La restructuration du système financier de la Thaïlande sera complexe, et douloureuse après la crise de 1997. En Thaïlande – comme dans beaucoup d’économies émergentes de l’époque – une relation intime a longtemps existé entre les dirigeants politiques, les principales banques et les puissantes familles qui dominent l’économie.

Cette collusion est en partie responsable du déclenchement de la crise de 1997 : l’alignement du baht sur le dollar a été prolongé au delà du raisonnable pour des raisons politiques. En 1997, les difficultés de l’économie thaïlandaise étaient visibles : avec un déficit des paiements courants important, le pays était vulnérable aux attaques spéculatives, et le FMI avait recommandé plus de souplesse dans les taux de change.
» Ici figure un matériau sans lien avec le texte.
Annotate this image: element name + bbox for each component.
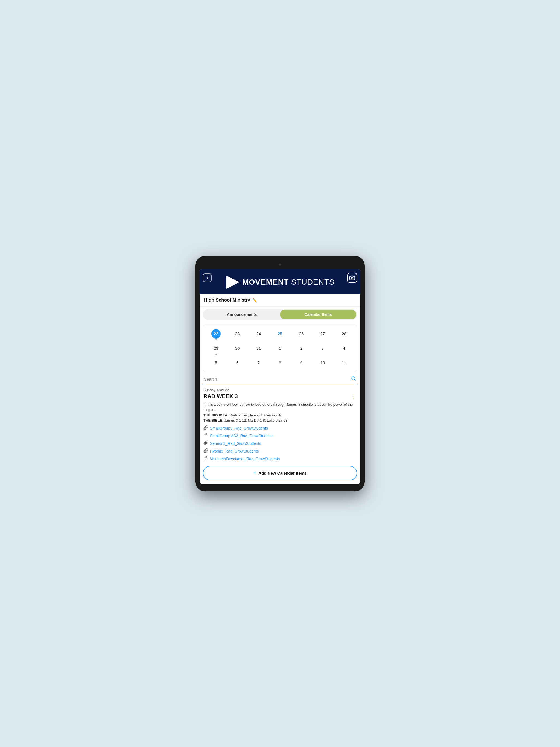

La Thaïlande avait alors refusé.

La perte de confiance des prêteurs étrangers entraîne alors une inversion des flux de capitaux dramatique. En Thaïlande, les sorties de capitaux courts atteignent 12,6% du PIB en 1997. Le baht ne pouvait donc plus rester accroché au dollar comme il l’était : le mécanisme est connu car dès lors que les prêteurs étrangers ont acquis la conviction qu’un taux de change est insoutenable, les sorties de capitaux s’accélèrent et la crise est inévitable.

Certaines grandes familles thaïlandaises qui s’étaient endettées en devises sur les marché étrangers se sont retrouvées prises au piège.

Dix ans plus tard la situation est exactement inversée : durant l’été 2007, le système financier américain, perclus de créances douteuses, s’effondre, tandis que jusqu’à présent l’économie thaïlandaise a fait preuve d’une certaine résilience par rapport à l’effondrement du secteur bancaire américain.